In contrast, India’s corruption score stood at 40 while Bangladesh’s CPI was 26. The two countries ranked 85 and 147, respectively.
While the corruption levels remain at a standstill worldwide, with 86 percent of the countries making little to no progress in the last 10 years, Transparency International in its Index revealed that the absence of “rule of law” and “state capture” has resulted in substantial low CPI score of Pakistan.
Vice Chair of Transparency International Pakistan, Justice (retd) Nasira Javed Iqbal, while commenting on the report said that there was no change in CPI 2021 scores of India and Bangladesh from last year.
Under the PTI government, the ranking of Pakistan has gradually slid. In 2019, it was 120 out of 180 countries, in 2020, it was 124 and in 2021 it worsened further to 140. In 2018, during the PML-N government, the ranking was 117 out of 180 countries.
In its report, Transparency International found countries that violate civil liberties consistently score lower on the CPI. Complacency in fighting corruption exacerbates human rights abuses and undermines democracy, setting off a vicious spiral. As these rights and freedoms erode and democracy declines, authoritarianism takes its place, contributing to even higher levels of corruption.
According to Transparency International said Denmark, Finland, New Zealand are the top countries on the anti-corruption index with a score of 88. “Norway (85), Singapore (85), Sweden (85), Switzerland (84), the Netherlands (82), Luxembourg (81) and Germany (80) complete the top 10,” it added.
“Countries experiencing armed conflict or authoritarianism tend to earn the lowest scores, including Venezuela (14), Afghanistan (16), North Korea (16), Yemen (16), Equatorial Guinea (17), Libya (17) and Turkmenistan (19),” it added.
In its report, Transparency International noted a trend in countries with weak scores — China, India, Indonesia, Bangladesh and Pakistan — of “weakening of anti-corruption institutions or in some cases absence of an agency to coordinate action against corruption”.
The report termed the situation in India “particularly worrying”, saying there were concerns about its democratic status as fundamental freedoms and institutional checks and balances decay. Journalists and activists in the country are especially at risk, it noted, adding that they had been victims of attacks by the police, political militants, criminal gangs and corrupt local officials.

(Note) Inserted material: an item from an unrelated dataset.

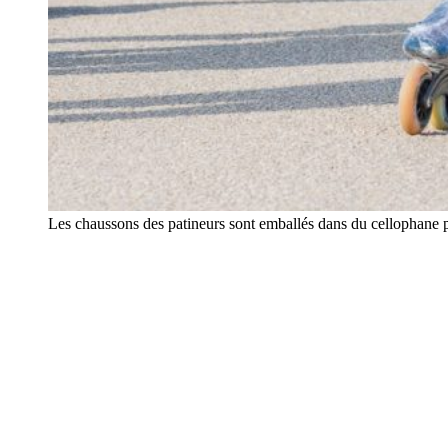
Les chaussons des patineurs sont emballés dans du cellophane po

“Civil society organisations that speak up against the government have been targeted with security, defamation, sedition, hate speech and contempt-of-court charges, and with regulations on foreign funding,” the report said.

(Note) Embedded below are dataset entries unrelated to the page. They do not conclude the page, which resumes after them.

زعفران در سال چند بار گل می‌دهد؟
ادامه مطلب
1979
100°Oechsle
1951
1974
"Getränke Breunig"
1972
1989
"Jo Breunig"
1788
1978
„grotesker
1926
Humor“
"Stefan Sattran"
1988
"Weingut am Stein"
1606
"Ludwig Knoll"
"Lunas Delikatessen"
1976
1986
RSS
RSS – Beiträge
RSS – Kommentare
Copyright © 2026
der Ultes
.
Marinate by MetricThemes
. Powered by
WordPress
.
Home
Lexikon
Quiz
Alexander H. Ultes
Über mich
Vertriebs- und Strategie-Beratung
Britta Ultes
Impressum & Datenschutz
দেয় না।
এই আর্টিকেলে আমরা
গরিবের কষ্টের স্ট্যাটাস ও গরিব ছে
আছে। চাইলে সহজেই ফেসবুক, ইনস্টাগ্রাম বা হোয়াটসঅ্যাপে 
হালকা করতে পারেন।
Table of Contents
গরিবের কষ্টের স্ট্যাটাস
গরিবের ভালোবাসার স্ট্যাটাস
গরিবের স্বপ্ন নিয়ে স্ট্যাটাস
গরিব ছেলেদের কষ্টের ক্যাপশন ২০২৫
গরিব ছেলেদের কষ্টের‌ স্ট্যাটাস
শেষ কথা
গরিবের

It further said that countries like Singapore, Bangladesh and Pakistan had increased digital surveillance to silence those trying to hold governments accountable during the pandemic.

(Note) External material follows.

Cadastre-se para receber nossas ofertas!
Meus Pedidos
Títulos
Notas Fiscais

Commenting on the findings, chair of Transparency International, Delia Ferreira Rubio, said: “Human rights are not simply a nice-to-have in the fight against corruption. Authoritarian approaches destroy independent checks and balances and make anti-corruption efforts dependent on the whims of an elite.
“Ensuring people can speak freely and work collectively to hold power to account is the only sustainable route to a corruption-free society.”